Abivard knew as much. It had never been the way his sister worked. He pointed to Peroz, who was falling asleep in her arms. «You have influence there—and you'll have more as time goes by.»
«Influence because I'm his mother,» Denak said, looking down at the baby. «Not influence because I am who I am. Influence through a baby, influence through a man. It's not enough. I have wit enough to be a counselor to the King of Kings or even to rule in my own right. Will I ever have the chance? You know the answer as well as I do.»
«What would you have me do?» Abivard said. «Shall I ask the God to remake the world so it pleases you better?'
«I've asked her that myself often enough,» Denak said, «but I don't think she'll ever grant my prayer. Maybe, in spite of what we women call her, the God is a man, after all. Otherwise, how could she treat women so badly?»
Sitting off in a corner of the room, the serving woman yawned. Denak's complaints meant nothing to her. In some ways she was freer than the principal wife of the King of Kings.
Changing the subject seemed a good idea to Abivard. «What did Sharbaraz say when he learned you'd had a son?» he asked.
«He said all the right things,» Denak answered: «that he was glad, that he was proud of me, that Peroz was a splendid little fellow and hung like a horse, to boot» She laughed at the expression on Abivard's face. «It was true at the time.»
«Yes, I suppose it would have been,» Abivard agreed, remembering how the genitals of his newborn sons had been disproportionately large for the first few days of their lives. «It surprised me.»
«It certainly did—you should have seen your jaw drop,» Denak said. She went on, «And how have you been? How has life been outside the walls of this palace?»
«I've been fairly well—not perfect but fairly well. We even beat the Videssians this year, not so thoroughly as I would have liked, but we beat them.» Abivard shrugged. «That's how life works. You don't get everything you want. If you can get most of it, you're ahead of the game. Maybe Sharbaraz is starting to see hat, too: I didn't know how he'd take it when we beat the Videssians without smashing them to bits, but he hardly complained about that.»
«He has some sort of scheme afoot,» Denak answered. «I don't know what it is.» The set of her jaw said what she thought about not knowing. «Whatever it is, he thought it up himself, and he's doubly proud of it on account of that. When he turns it loose he says, Videssos the city will tremble and fall.»

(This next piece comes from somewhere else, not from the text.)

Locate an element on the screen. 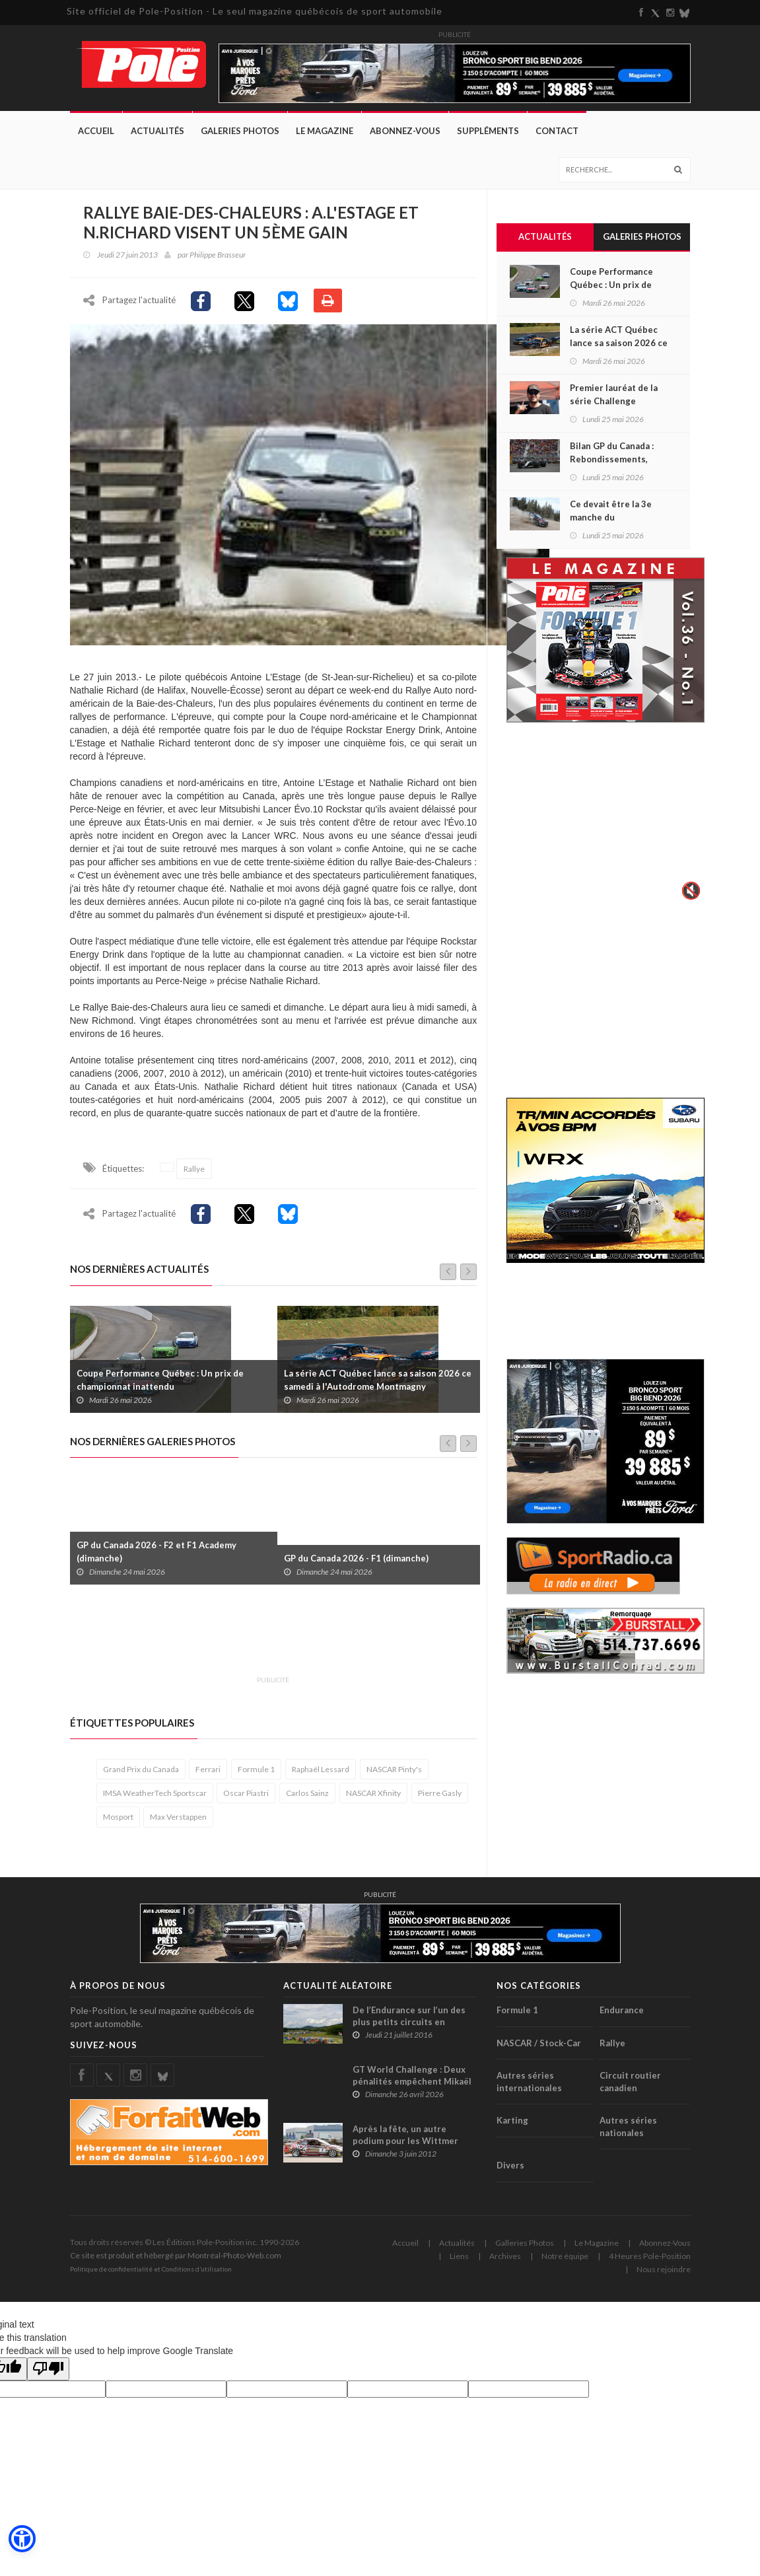 The image size is (760, 2576). Autres séries nationales is located at coordinates (628, 2135).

«That would be wonderful,» Abivard answered. «For a while there a couple of springs ago, I was afraid Mashiz would tremble and fall.»

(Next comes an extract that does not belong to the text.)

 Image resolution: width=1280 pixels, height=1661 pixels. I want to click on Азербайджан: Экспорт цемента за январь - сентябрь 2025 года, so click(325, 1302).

«He says he's taken a lesson from the Videssians,» Denak added, «and they'll pay for having taught him.»
«What's that supposed to mean?» Abivard asked.
«I don't know,» Denak told him. «That's all he's said to me; that's all he will say to me.» Her thinned lips showed how much she cared for her husband's silence. «When he talks about this lesson, whatever it is, he has the look on his face he puts on when he thinks he's been clever.»

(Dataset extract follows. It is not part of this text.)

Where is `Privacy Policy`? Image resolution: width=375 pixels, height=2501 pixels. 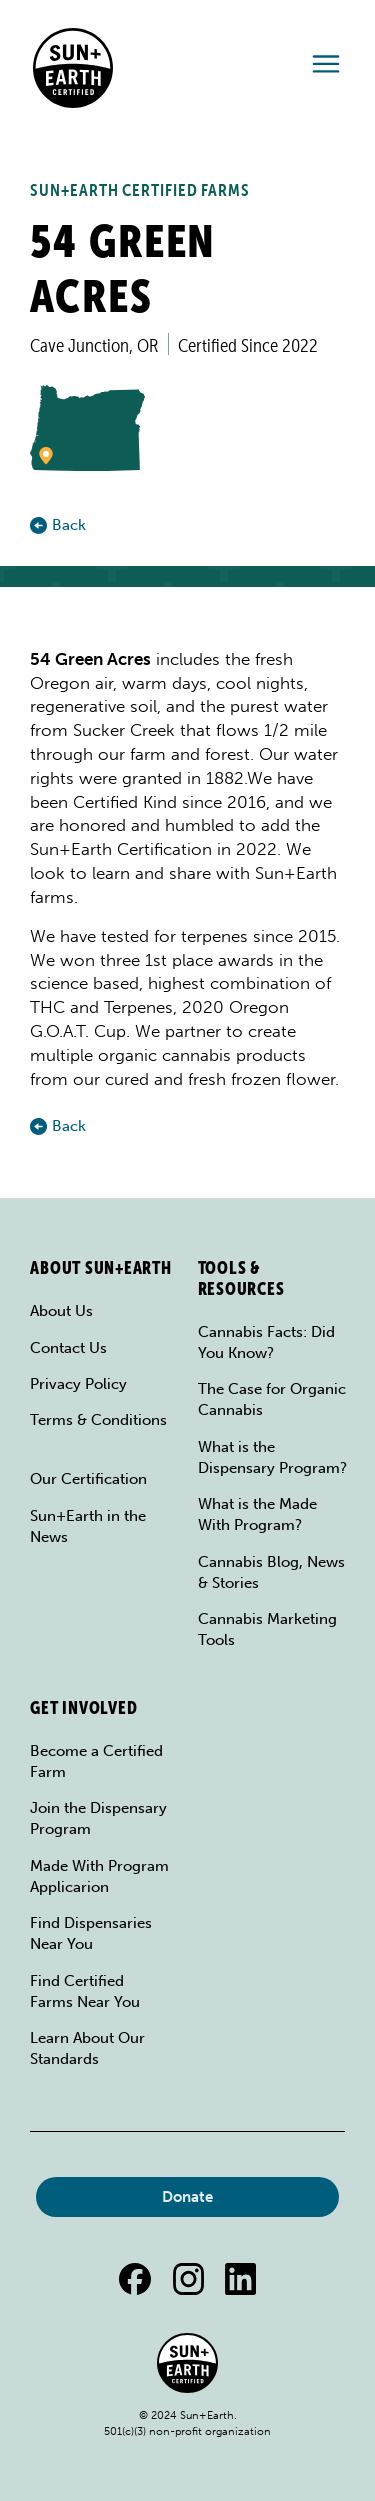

«Does he?» Abivard said. «All right.» He wouldn't say more with Ksorane listening. Sharbaraz was not stupid. He knew that. Sometimes the schemes the King of Kings thought up were very clever indeed. And sometimes the only person Sharbaraz' schemes fooled was Sharbaraz himself. Worst of all was the impossibility of figuring out in advance which was which.
«I'm glad he's—content with you,» Denak said. «That's much better than the way things have been.»
«Isn't it?» Abivard agreed. He smiled at his sister. «And I'm glad for you—and for little Peroz there.»
She looked down at the baby. Her expression softened. «I do love him,» she said quietly. «Babies are a lot of fun, especially with so many servants around to help when they're cranky or sick. But… it's hard sometimes to think of him as just a baby and not as a new piece of the palace puzzle, if you know what I mean. And that takes away from letting myself enjoy him.»
«Nothing is simple,» Abivard said with great conviction. «Nothing is ever simple. If living up by the nomads hadn't taught me that, the civil war would have, that or living among Videssians for a while.» He rolled his eyes.